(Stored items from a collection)
##############################

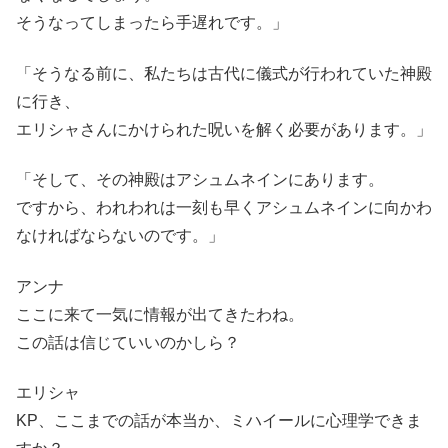
そうなってしまったら手遅れです。」
「そうなる前に、私たちは古代に儀式が行われていた神殿
に行き、
エリシャさんにかけられた呪いを解く必要があります。」
「そして、その神殿はアシュムネインにあります。
ですから、われわれは一刻も早くアシュムネインに向かわ
なければならないのです。」
アンナ
ここに来て一気に情報が出てきたわね。
この話は信じていいのかしら？
エリシャ
KP、ここまでの話が本当か、ミハイールに心理学できま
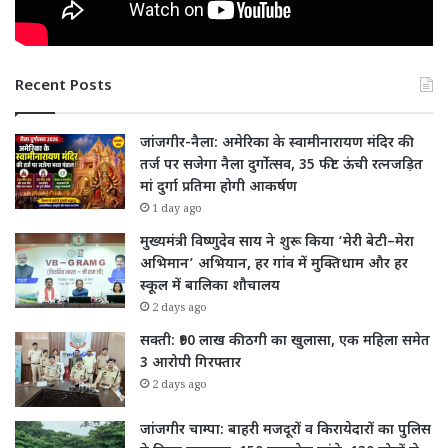
Recent Posts
जांजगीर-नैला: अमेरिका के स्वामीनारायण मंदिर की
तर्ज पर सजेगा नैला दुर्गोत्सव, 35 फीट ऊंची रत्नजड़ित
मां दुर्गा प्रतिमा होगी आकर्षण
1 day ago
मुख्यमंत्री विष्णुदेव साय ने शुरू किया ‘मेरी बेटी–मेरा
अभिमान’ अभियान, हर गांव में मुक्तिधाम और हर
स्कूल में बालिका शौचालय
2 days ago
सक्ती: ₹90 लाख की ठगी का खुलासा, एक महिला समेत
3 आरोपी गिरफ्तार
2 days ago
जांजगीर चाम्पा: बाहरी मजदूरों व किरायेदारों का पुलिस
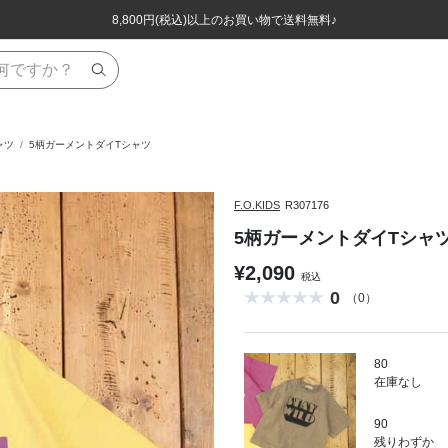
ほぼ全品半額！！8/12(水)お昼12:59まで！！
ほぼ全品半額！！8/12(水)お昼12:59まで！！
8,800円(税込)以上のお買い物で送料無料♪
8,800円(税込)以上のお買い物で送料無料♪
ャツ
5柄ガーメントダイTシャツ
F.O.KIDS
R307176
5柄ガーメントダイTシャ
¥2,090
税込
0
（0）
80
在庫なし
90
残りわずか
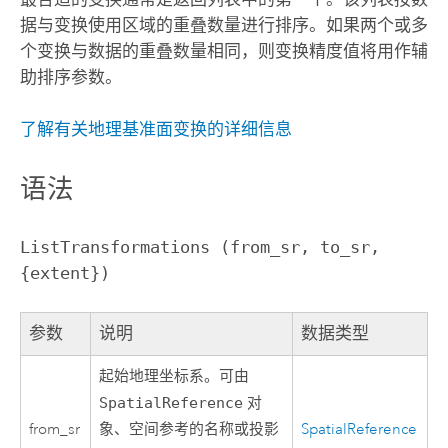
据与变换使用区域的重叠数量进行排序。如果两个或多
个变换与数据的重叠数量相同，则变换精度值将用作辅
助排序参数。
了解有关地理基准面变换的详细信息
语法
ListTransformations (from_sr, to_sr, 
{extent})
参数
说明
数据类型
起始地理坐标系。可由
SpatialReference
对
from_sr
象、空间参考的名称或投影
SpatialReference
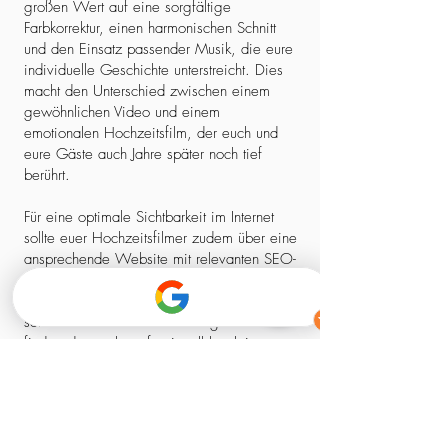
großen Wert auf eine sorgfältige
Farbkorrektur, einen harmonischen Schnitt
und den Einsatz passender Musik, die eure
individuelle Geschichte unterstreicht. Dies
macht den Unterschied zwischen einem
gewöhnlichen Video und einem
emotionalen Hochzeitsfilm, der euch und
eure Gäste auch Jahre später noch tief
berührt.
Für eine optimale Sichtbarkeit im Internet
sollte euer Hochzeitsfilmer zudem über eine
ansprechende Website mit relevanten SEO-
Elementen verfügen. So stellt ihr sicher,
dass ihr nicht nur einen kreativen Experten,
sondern auch einen zuverlässigen Partner
findet, der euch professionell begleitet –
von der ersten Kontaktaufnahme bis zum
fertigen Film.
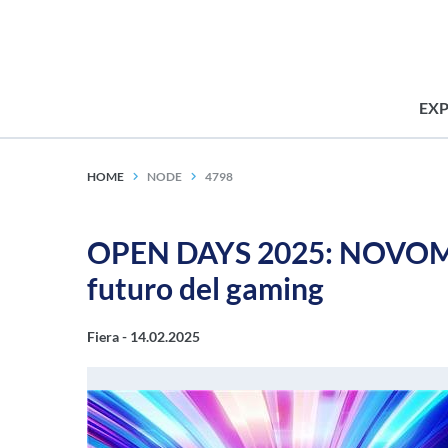
EX
HOME
NODE
4798
OPEN DAYS 2025: NOVOMATI
futuro del gaming
Fiera -
14.02.2025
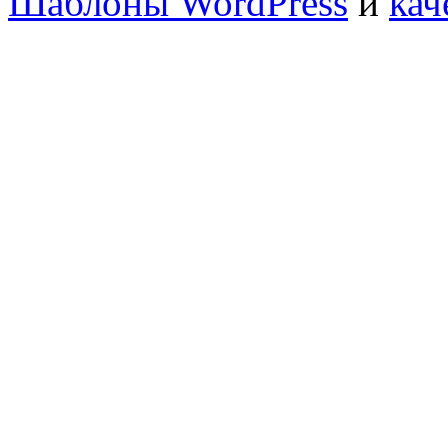
Шаблоны WordPress
и
кач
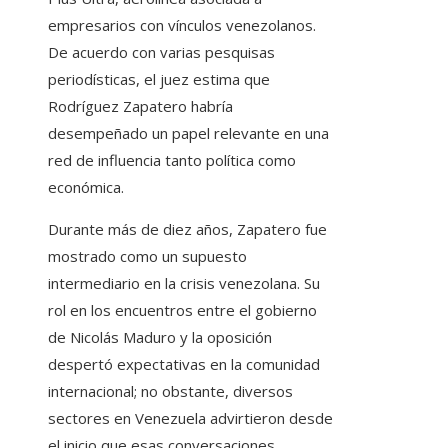
empresarios con vínculos venezolanos.
De acuerdo con varias pesquisas
periodísticas, el juez estima que
Rodríguez Zapatero habría
desempeñado un papel relevante en una
red de influencia tanto política como
económica.
Durante más de diez años, Zapatero fue
mostrado como un supuesto
intermediario en la crisis venezolana. Su
rol en los encuentros entre el gobierno
de Nicolás Maduro y la oposición
despertó expectativas en la comunidad
internacional; no obstante, diversos
sectores en Venezuela advirtieron desde
el inicio que esas conversaciones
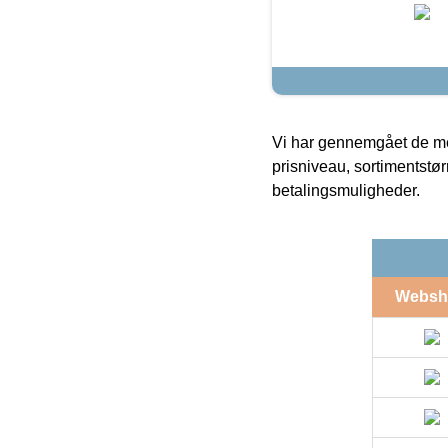
Vi har gennemgået de mes
prisniveau, sortimentstø
betalingsmuligheder.
Websh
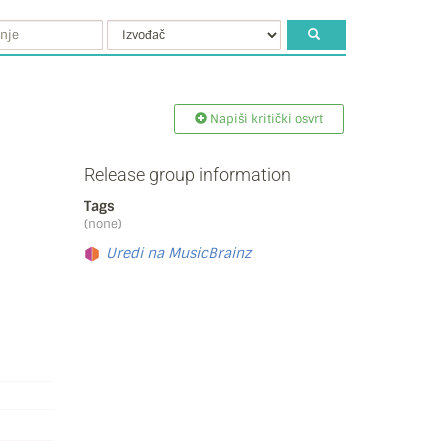
Napiši kritički osvrt
Release group information
Tags
(none)
Uredi na MusicBrainz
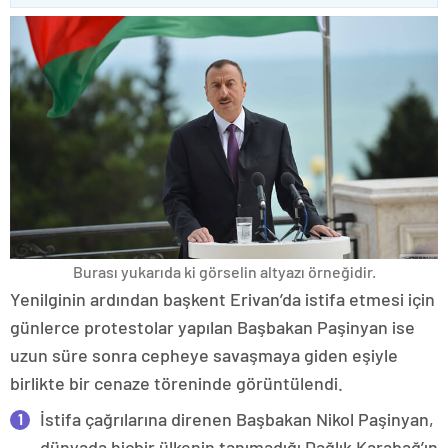
Burası yukarıda ki görselin altyazı örneğidir.
Yenilginin ardından başkent Erivan’da istifa etmesi için
günlerce protestolar yapılan Başbakan Paşinyan ise
uzun süre sonra cepheye savaşmaya giden eşiyle
birlikte bir cenaze töreninde görüntülendi.
İstifa çağrılarına direnen Başbakan Nikol Paşinyan,
dünyada hiçbir ülkenin tanımadığı Dağlık Karabağ’ın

##############################

Although pictures appear among the records above, none are to be output; print exactly the lines from the line containing "internacional; no obstante, diversos" through the line containing "Uredi na MusicBrainz".

internacional; no obstante, diversos
sectores en Venezuela advirtieron desde
el inicio que esas conversaciones
Vi har gennemgået de mes
prisniveau, sortimentstø
betalingsmuligheder.
Websh
Napiši kritički osvrt
Release group information
Tags
(none)
Uredi na MusicBrainz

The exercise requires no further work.